• _Problem statement_
The output should be identical to the entries that follow.

········

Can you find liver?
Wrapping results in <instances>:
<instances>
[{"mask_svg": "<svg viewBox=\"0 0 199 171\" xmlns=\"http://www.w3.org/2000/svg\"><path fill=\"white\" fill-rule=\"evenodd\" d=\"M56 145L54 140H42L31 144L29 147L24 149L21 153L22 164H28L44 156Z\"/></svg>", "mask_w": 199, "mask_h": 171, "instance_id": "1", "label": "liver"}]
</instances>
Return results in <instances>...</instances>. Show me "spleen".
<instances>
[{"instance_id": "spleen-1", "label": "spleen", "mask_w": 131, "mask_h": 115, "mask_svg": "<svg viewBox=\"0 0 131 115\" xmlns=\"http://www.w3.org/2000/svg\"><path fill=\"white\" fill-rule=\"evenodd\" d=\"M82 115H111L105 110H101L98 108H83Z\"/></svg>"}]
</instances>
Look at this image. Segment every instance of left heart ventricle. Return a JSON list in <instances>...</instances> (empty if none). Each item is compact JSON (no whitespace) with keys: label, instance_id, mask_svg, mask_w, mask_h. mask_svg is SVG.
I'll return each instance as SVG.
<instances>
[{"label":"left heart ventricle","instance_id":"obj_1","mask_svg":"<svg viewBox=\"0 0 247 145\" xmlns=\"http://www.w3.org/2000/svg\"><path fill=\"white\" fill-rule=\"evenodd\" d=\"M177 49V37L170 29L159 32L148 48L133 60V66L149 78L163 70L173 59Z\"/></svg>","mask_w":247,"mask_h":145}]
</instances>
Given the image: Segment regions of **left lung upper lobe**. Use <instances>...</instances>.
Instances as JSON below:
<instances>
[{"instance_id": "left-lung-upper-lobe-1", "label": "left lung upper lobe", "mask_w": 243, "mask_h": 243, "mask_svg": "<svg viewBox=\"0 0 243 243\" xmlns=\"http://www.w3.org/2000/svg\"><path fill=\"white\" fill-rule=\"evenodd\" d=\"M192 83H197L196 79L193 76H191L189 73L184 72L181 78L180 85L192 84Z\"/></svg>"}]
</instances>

········

• _Answer section_
Can you find liver?
Wrapping results in <instances>:
<instances>
[{"mask_svg": "<svg viewBox=\"0 0 199 171\" xmlns=\"http://www.w3.org/2000/svg\"><path fill=\"white\" fill-rule=\"evenodd\" d=\"M56 145L54 140H42L31 144L29 147L24 149L21 153L22 164H28L44 156Z\"/></svg>", "mask_w": 199, "mask_h": 171, "instance_id": "1", "label": "liver"}]
</instances>
Return results in <instances>...</instances>. Show me "spleen".
<instances>
[{"instance_id": "spleen-1", "label": "spleen", "mask_w": 131, "mask_h": 115, "mask_svg": "<svg viewBox=\"0 0 131 115\" xmlns=\"http://www.w3.org/2000/svg\"><path fill=\"white\" fill-rule=\"evenodd\" d=\"M82 115H111L105 110H101L98 108H83Z\"/></svg>"}]
</instances>
Look at this image. Segment every instance of left heart ventricle. Return a JSON list in <instances>...</instances> (empty if none). Each item is compact JSON (no whitespace) with keys: label, instance_id, mask_svg, mask_w, mask_h. mask_svg is SVG.
I'll return each instance as SVG.
<instances>
[{"label":"left heart ventricle","instance_id":"obj_1","mask_svg":"<svg viewBox=\"0 0 247 145\" xmlns=\"http://www.w3.org/2000/svg\"><path fill=\"white\" fill-rule=\"evenodd\" d=\"M177 49V37L170 29L159 32L148 48L133 60V66L149 78L163 70L173 59Z\"/></svg>","mask_w":247,"mask_h":145}]
</instances>
Given the image: Segment regions of **left lung upper lobe**. Use <instances>...</instances>.
Instances as JSON below:
<instances>
[{"instance_id": "left-lung-upper-lobe-1", "label": "left lung upper lobe", "mask_w": 243, "mask_h": 243, "mask_svg": "<svg viewBox=\"0 0 243 243\" xmlns=\"http://www.w3.org/2000/svg\"><path fill=\"white\" fill-rule=\"evenodd\" d=\"M192 83H197L196 79L193 76H191L189 73L184 72L181 78L180 85L192 84Z\"/></svg>"}]
</instances>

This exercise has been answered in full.